Beoordeling van de WAO-schatting en terugvordering door het Uwv

In deze zaak gaat het om het hoger beroep van appellant tegen de uitspraak van de rechtbank Maastricht, waarin de rechtbank het beroep ongegrond heeft verklaard. Appellant had bezwaar gemaakt tegen de beslissing van het Uitvoeringsinstituut werknemersverzekeringen (Uwv) om zijn aanvraag voor een WAO-uitkering te weigeren en om een bedrag van € 2.937,97 terug te vorderen. De Centrale Raad van Beroep heeft op 19 januari 2007 uitspraak gedaan. De Raad heeft vastgesteld dat het Uwv terecht heeft geoordeeld dat appellant per 29 oktober 2001 niet arbeidsongeschikt was in de zin van de WAO, omdat zijn arbeidsongeschiktheid minder dan 15% was. De Raad heeft de medische rapportages van de verzekeringsartsen als voldoende onderbouwd beschouwd en geen nieuwe medische gegevens van appellant ontvangen die de eerdere conclusies zouden kunnen weerleggen.

Wat betreft de terugvordering heeft de Raad geoordeeld dat het Uwv verplicht was om het onverschuldigd betaalde bedrag terug te vorderen, aangezien appellant geen recht had op de WAO-uitkering over de betreffende periode.
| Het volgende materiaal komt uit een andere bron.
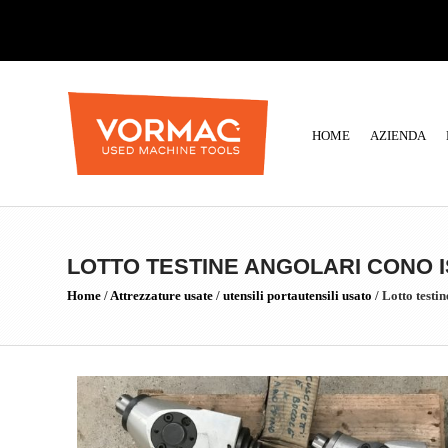
HOME
AZIENDA
LOTTO TESTINE ANGOLARI CONO I
Home
/
Attrezzature usate
/
utensili portautensili usato
/
Lotto testi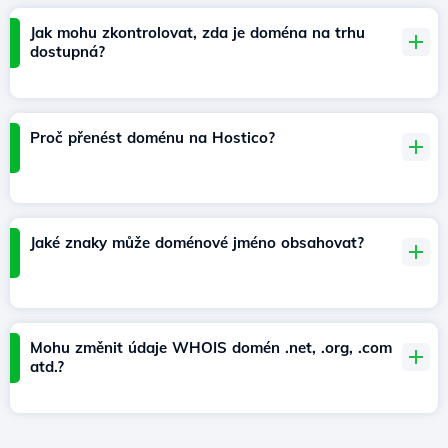
Jak mohu zkontrolovat, zda je doména na trhu
dostupná?
Proč přenést doménu na Hostico?
Jaké znaky může doménové jméno obsahovat?
Mohu změnit údaje WHOIS domén .net, .org, .com
atd.?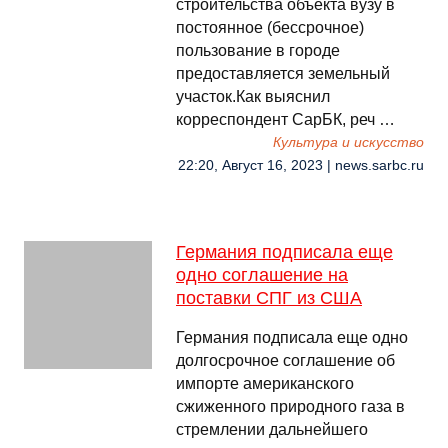
строительства объекта вузу в
постоянное (бессрочное)
пользование в городе
предоставляется земельный
участок.Как выяснил
корреспондент СарБК, реч …
Культура и искусство
22:20, Август 16, 2023 | news.sarbc.ru
Германия подписала еще
одно соглашение на
поставки СПГ из США
Германия подписала еще одно
долгосрочное соглашение об
импорте американского
сжиженного природного газа в
стремлении дальнейшего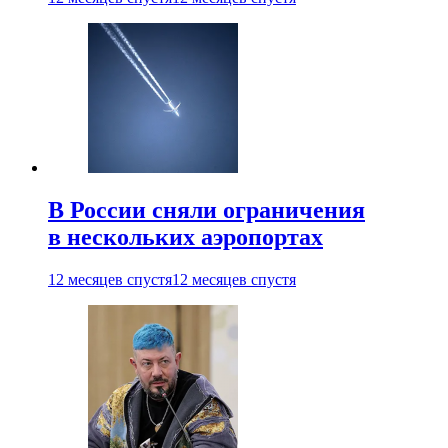
В России сняли ограничения
в нескольких аэропортах
12 месяцев спустя
12 месяцев спустя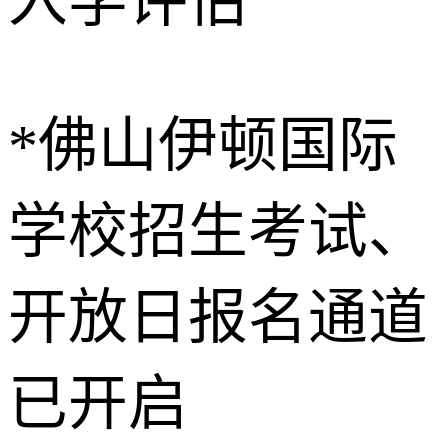
入学评估
*佛山伊顿国际
学校招生考试、
开放日报名通道
已开启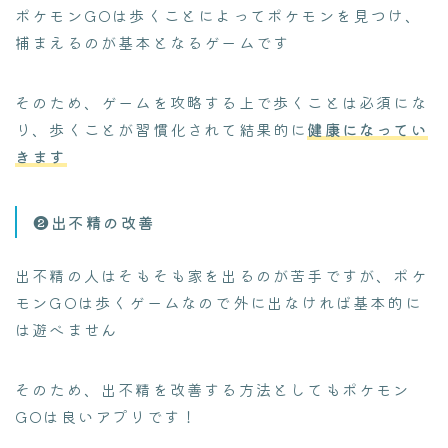
ポケモンGOは歩くことによってポケモンを見つけ、
捕まえるのが基本となるゲームです
そのため、ゲームを攻略する上で歩くことは必須にな
り、歩くことが習慣化されて結果的に
健康になってい
きます
❷出不精の改善
出不精の人はそもそも家を出るのが苦手ですが、ポケ
モンGOは歩くゲームなので外に出なければ基本的に
は遊べません
そのため、出不精を改善する方法としてもポケモン
GOは良いアプリです！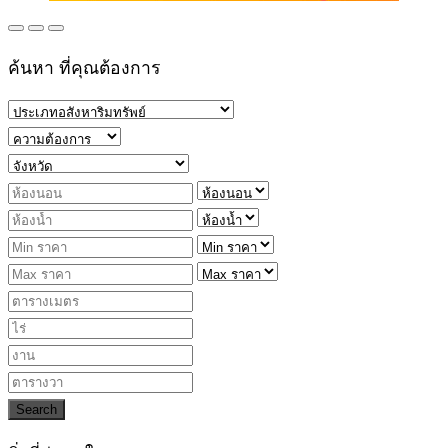
ค้นหา ที่คุณต้องการ
Search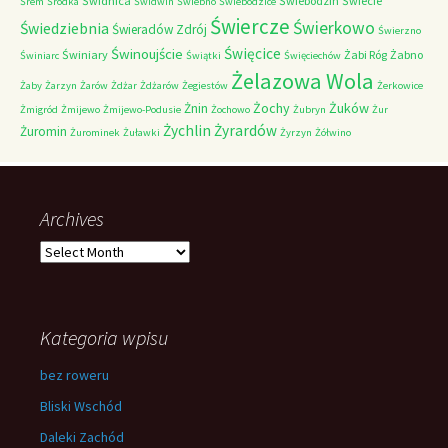
Świdnica
Świebodzin
Świecie
Śrem
Śródka
Świdwin
Świebno
Świebodzice
Świercze
Świerkowo
Świedziebnia
Świeradów Zdrój
Świerzno
Świnoujście
Święcice
Świniary
Żabi Róg
Żabno
Świniarc
Świątki
Święciechów
Żelazowa Wola
Żaby
Żarzyn
Żarów
Żdżar
Żdżarów
Żegiestów
Żerkowice
Żochy
Żuków
Żnin
Żmigród
Żmijewo
Żmijewo-Podusie
Żochowo
Żubryn
Żur
Żychlin
Żyrardów
Żuromin
Żurominek
Żuławki
Żyrzyn
Żółwino
Archives
Archives
Kategoria wpisu
bez roweru
Bliski Wschód
Daleki Zachód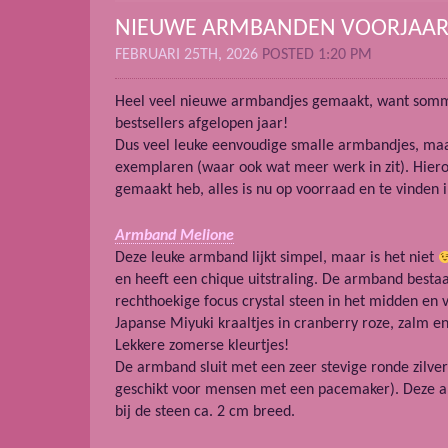
NIEUWE ARMBANDEN VOORJAAR
FEBRUARI 25TH, 2026
POSTED 1:20 PM
Heel veel nieuwe armbandjes gemaakt, want som
bestsellers afgelopen jaar!
Dus veel leuke eenvoudige smalle armbandjes, maa
exemplaren (waar ook wat meer werk in zit). Hier
gemaakt heb, alles is nu op voorraad en te vinden 
Armband Melione
Deze leuke armband lijkt simpel, maar is het niet
en heeft een chique uitstraling. De armband bestaat
rechthoekige focus crystal steen in het midden en 
Japanse Miyuki kraaltjes in cranberry roze, zalm en
Lekkere zomerse kleurtjes!
De armband sluit met een zeer stevige ronde zilver
geschikt voor mensen met een pacemaker). Deze ar
bij de steen ca. 2 cm breed.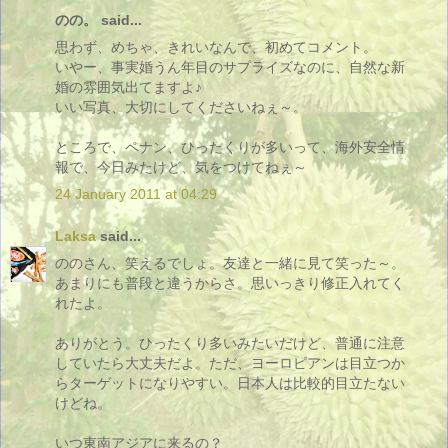
のの。 said...
思わず、めちゃ、きれいなんで、初めてコメント。
いやー、事実婚うん年目のサプライズなのに、自然な新
婚の雰囲気出てますよ♪
いい写真、大切にしてくださいねぇ～。
ところで、ペナン、ひったくりが多いって、海外安全情
報で、今日みたけど、気をつけてねぇ～
24 January 2011 at 04:29
Laksa
said...
ののさん、笑えるでしょ。友達と一緒に見て笑った～。
あまりにも普段と違うからさ。思いっきり修正入れてく
れたよ。
ありがとう。ひったくり多いみたいだけど、普通に注意
していたら大丈夫だよ。ただ、ヨーロピアンは目立つか
らターゲットになりやすい。日本人は比較的目立たない
けどね。
いつ東南アジアに来るの？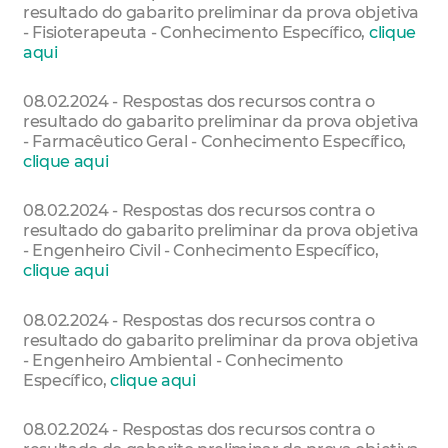
resultado do gabarito preliminar da prova objetiva
- Fisioterapeuta - Conhecimento Específico,
clique
aqui
08.02.2024 - Respostas dos recursos contra o
resultado do gabarito preliminar da prova objetiva
- Farmacêutico Geral - Conhecimento Específico,
clique aqui
08.02.2024 - Respostas dos recursos contra o
resultado do gabarito preliminar da prova objetiva
- Engenheiro Civil - Conhecimento Específico,
clique aqui
08.02.2024 - Respostas dos recursos contra o
resultado do gabarito preliminar da prova objetiva
- Engenheiro Ambiental - Conhecimento
Específico,
clique aqui
08.02.2024 - Respostas dos recursos contra o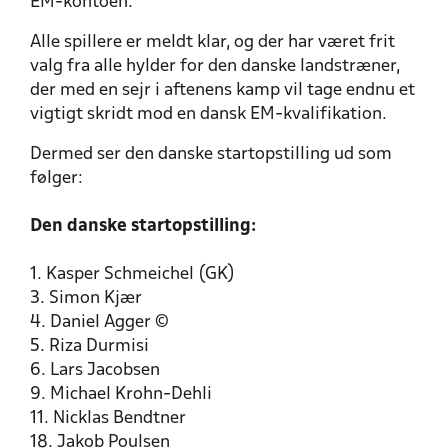
EM-kontoen.
Alle spillere er meldt klar, og der har været frit
valg fra alle hylder for den danske landstræner,
der med en sejr i aftenens kamp vil tage endnu et
vigtigt skridt mod en dansk EM-kvalifikation.
Dermed ser den danske startopstilling ud som
følger:
Den danske startopstilling:
1. Kasper Schmeichel (GK)
3. Simon Kjær
4. Daniel Agger ©
5. Riza Durmisi
6. Lars Jacobsen
9. Michael Krohn-Dehli
11. Nicklas Bendtner
18. Jakob Poulsen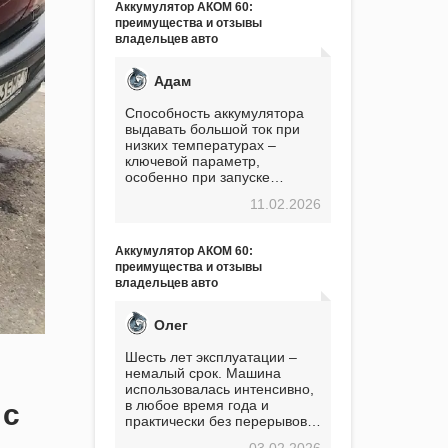
Аккумулятор АКОМ 60:
преимущества и отзывы
владельцев авто
Адам
Способность аккумулятора
выдавать большой ток при
низких температурах –
ключевой параметр,
особенно при запуске
двигателя в мороз. Мой опыт
11.02.2026
показывает, что данный
аккумулятор полностью
оправдывает свою
Аккумулятор АКОМ 60:
стоимость. Долго сомневался
преимущества и отзывы
перед приобретением, но в
владельцев авто
итоге ни разу не пожалел.
Считаю, что это отличное
вложение, избавляющее от
Олег
головной боли, связанной с
АКБ. Подтверждаю
Шесть лет эксплуатации –
немалый срок. Машина
использовалась интенсивно,
в любое время года и
 с
практически без перерывов.
Разумеется, в
03.02.2026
Appellant heeft in hoger beroep geen nieuwe feiten of omstandigheden aangevoerd die zouden kunnen leiden tot een andere conclusie. De Raad heeft ook overwogen dat de financiële situatie van appellant, hoewel moeilijk, niet voldoende is om te spreken van dringende redenen om van terugvordering af te zien. De Raad heeft de aangevallen uitspraak van de rechtbank bevestigd en het hoger beroep van appellant afgewezen.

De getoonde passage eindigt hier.